Records drawn from a dataset:
-- Opening Marker --
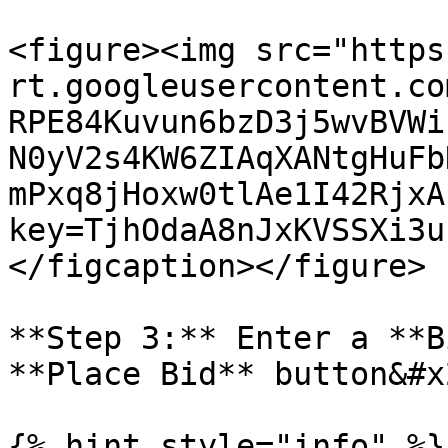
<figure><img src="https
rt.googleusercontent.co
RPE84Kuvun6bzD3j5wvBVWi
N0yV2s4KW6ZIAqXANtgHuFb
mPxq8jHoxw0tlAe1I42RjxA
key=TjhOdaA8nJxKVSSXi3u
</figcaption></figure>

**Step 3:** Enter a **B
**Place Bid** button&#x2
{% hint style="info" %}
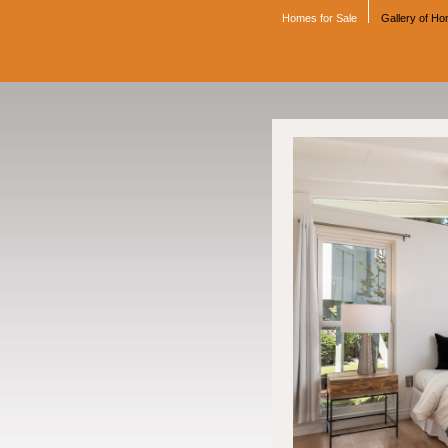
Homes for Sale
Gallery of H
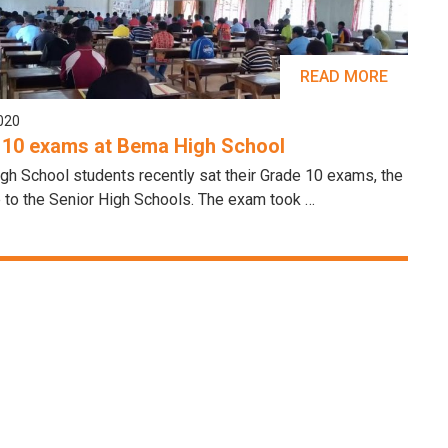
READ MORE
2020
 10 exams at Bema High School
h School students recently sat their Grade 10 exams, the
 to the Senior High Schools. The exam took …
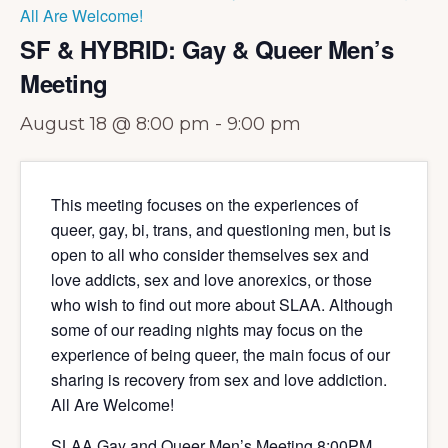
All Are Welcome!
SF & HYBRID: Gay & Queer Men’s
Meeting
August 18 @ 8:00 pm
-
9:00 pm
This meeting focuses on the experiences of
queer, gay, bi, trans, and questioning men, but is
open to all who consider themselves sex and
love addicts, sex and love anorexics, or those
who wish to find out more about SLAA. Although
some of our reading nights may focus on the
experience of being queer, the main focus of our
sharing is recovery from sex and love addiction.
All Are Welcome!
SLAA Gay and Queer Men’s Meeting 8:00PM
-- Closing Marker --
-- Opening Marker --
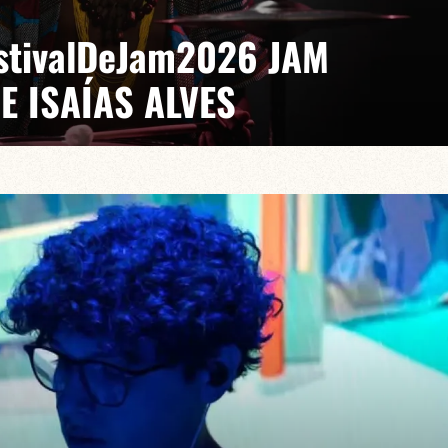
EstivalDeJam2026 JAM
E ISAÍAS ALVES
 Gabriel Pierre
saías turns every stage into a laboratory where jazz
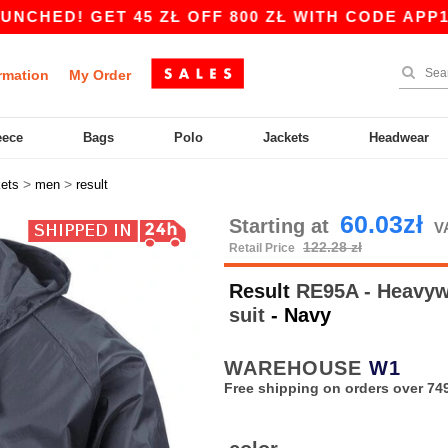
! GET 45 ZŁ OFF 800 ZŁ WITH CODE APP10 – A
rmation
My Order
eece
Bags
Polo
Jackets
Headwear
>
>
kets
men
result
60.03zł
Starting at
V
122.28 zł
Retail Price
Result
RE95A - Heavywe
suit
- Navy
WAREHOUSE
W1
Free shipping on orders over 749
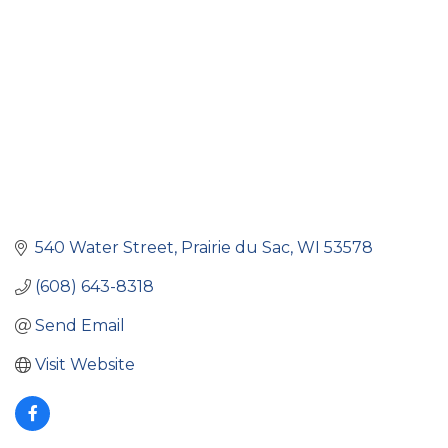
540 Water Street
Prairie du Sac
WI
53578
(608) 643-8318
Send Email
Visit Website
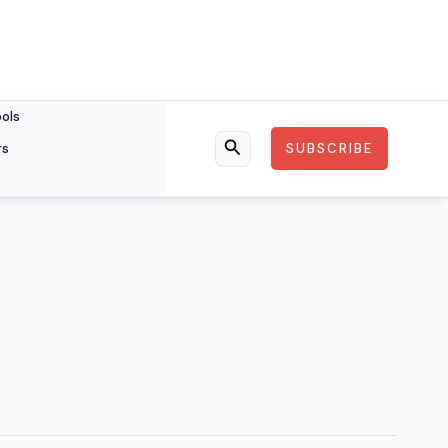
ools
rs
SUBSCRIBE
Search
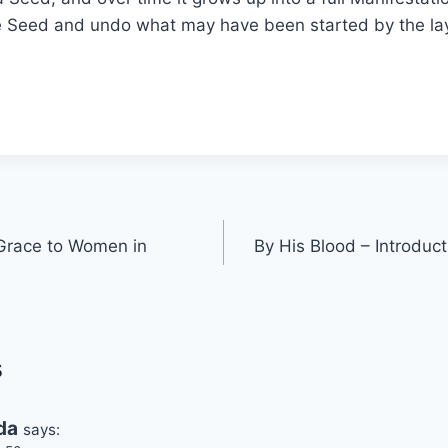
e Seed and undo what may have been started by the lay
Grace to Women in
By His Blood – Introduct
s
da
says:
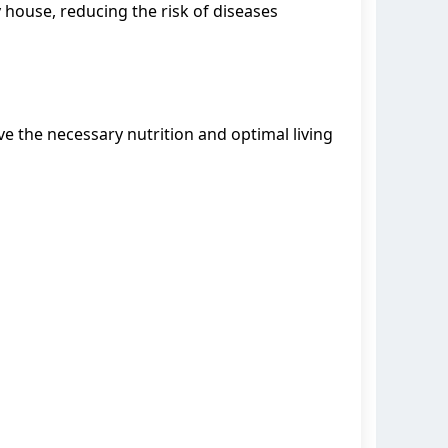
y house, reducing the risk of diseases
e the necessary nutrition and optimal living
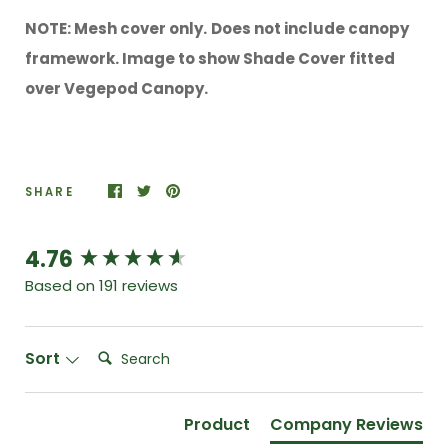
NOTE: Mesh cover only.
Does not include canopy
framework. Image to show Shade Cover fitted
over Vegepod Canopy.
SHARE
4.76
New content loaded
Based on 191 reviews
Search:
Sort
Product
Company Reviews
-- Closing Marker --
— The problem —
Would you please repeat exactly the lines above, starting at the line with "love addicts, sex" and stopping at the line with "SLAA Gay and Queer Men’s Meeting 8:00PM", both included?

— Exercise answer —
love addicts, sex and love anorexics, or those
who wish to find out more about SLAA. Although
some of our reading nights may focus on the
experience of being queer, the main focus of our
sharing is recovery from sex and love addiction.
All Are Welcome!
SLAA Gay and Queer Men’s Meeting 8:00PM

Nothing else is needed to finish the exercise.